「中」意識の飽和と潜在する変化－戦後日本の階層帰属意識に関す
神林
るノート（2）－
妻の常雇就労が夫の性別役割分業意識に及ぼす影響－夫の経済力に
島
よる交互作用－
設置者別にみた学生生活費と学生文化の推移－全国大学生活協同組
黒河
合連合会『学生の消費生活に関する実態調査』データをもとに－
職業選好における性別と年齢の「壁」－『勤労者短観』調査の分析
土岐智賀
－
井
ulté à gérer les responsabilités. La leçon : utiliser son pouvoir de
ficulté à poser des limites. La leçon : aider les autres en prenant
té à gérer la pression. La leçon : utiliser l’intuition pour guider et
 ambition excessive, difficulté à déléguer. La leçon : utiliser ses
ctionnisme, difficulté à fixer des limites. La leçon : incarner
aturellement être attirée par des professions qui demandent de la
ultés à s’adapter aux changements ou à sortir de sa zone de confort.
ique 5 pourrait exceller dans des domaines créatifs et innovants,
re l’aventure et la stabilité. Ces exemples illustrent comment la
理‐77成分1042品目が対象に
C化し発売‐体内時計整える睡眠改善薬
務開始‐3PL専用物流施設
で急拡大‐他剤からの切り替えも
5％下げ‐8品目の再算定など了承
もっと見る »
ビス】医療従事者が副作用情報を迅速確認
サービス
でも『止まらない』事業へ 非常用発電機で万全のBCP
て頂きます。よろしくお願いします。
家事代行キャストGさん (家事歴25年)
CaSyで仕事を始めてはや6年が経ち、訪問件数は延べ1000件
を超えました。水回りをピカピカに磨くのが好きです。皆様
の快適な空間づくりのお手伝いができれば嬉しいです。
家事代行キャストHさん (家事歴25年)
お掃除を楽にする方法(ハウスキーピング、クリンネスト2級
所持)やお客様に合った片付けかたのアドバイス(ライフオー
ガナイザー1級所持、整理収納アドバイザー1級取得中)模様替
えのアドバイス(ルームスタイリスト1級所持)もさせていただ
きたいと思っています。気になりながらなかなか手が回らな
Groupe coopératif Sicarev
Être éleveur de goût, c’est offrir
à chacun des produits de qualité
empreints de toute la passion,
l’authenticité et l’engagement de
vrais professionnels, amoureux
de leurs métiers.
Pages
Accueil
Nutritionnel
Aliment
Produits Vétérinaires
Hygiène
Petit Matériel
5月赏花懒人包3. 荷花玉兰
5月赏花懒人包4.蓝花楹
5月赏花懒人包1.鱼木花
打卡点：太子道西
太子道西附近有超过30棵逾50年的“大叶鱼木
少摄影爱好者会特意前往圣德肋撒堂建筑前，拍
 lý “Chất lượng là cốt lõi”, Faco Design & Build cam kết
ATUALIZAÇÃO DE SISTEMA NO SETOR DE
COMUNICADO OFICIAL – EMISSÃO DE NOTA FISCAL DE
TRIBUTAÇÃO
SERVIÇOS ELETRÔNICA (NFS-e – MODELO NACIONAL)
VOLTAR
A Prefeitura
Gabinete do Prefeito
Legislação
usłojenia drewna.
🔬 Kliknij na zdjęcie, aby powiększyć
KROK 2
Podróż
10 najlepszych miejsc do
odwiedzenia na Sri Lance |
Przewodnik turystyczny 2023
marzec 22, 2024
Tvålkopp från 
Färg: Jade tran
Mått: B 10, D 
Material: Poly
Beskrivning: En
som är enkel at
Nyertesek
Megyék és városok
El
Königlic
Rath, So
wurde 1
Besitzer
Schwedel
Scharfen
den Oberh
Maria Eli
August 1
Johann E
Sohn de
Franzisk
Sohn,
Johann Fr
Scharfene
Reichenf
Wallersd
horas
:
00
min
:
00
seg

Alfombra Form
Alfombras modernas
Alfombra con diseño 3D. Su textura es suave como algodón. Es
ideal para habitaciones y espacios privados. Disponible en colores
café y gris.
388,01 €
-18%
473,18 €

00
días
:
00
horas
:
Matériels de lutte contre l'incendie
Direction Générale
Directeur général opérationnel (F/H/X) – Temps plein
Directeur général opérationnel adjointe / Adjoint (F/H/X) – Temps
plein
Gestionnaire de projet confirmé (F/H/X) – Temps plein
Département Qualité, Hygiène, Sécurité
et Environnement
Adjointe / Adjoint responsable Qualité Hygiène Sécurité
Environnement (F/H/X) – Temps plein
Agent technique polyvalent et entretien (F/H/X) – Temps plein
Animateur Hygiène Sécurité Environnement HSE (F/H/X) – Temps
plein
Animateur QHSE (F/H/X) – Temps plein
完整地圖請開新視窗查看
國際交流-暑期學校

_ _ _ _ _

*THE TASK*:
Reproduce only the lines above, starting at the line with "ultés à s’adapter" and ending at the line with "l’authenticité et l’engagement de", exactly as written.

*SOLUTION FOR THIS PROBLEM*:
ultés à s’adapter aux changements ou à sortir de sa zone de confort.
ique 5 pourrait exceller dans des domaines créatifs et innovants,
re l’aventure et la stabilité. Ces exemples illustrent comment la
理‐77成分1042品目が対象に
C化し発売‐体内時計整える睡眠改善薬
務開始‐3PL専用物流施設
で急拡大‐他剤からの切り替えも
5％下げ‐8品目の再算定など了承
もっと見る »
ビス】医療従事者が副作用情報を迅速確認
サービス
でも『止まらない』事業へ 非常用発電機で万全のBCP
て頂きます。よろしくお願いします。
家事代行キャストGさん (家事歴25年)
CaSyで仕事を始めてはや6年が経ち、訪問件数は延べ1000件
を超えました。水回りをピカピカに磨くのが好きです。皆様
の快適な空間づくりのお手伝いができれば嬉しいです。
家事代行キャストHさん (家事歴25年)
お掃除を楽にする方法(ハウスキーピング、クリンネスト2級
所持)やお客様に合った片付けかたのアドバイス(ライフオー
ガナイザー1級所持、整理収納アドバイザー1級取得中)模様替
えのアドバイス(ルームスタイリスト1級所持)もさせていただ
きたいと思っています。気になりながらなかなか手が回らな
Groupe coopératif Sicarev
Être éleveur de goût, c’est offrir
à chacun des produits de qualité
empreints de toute la passion,
l’authenticité et l’engagement de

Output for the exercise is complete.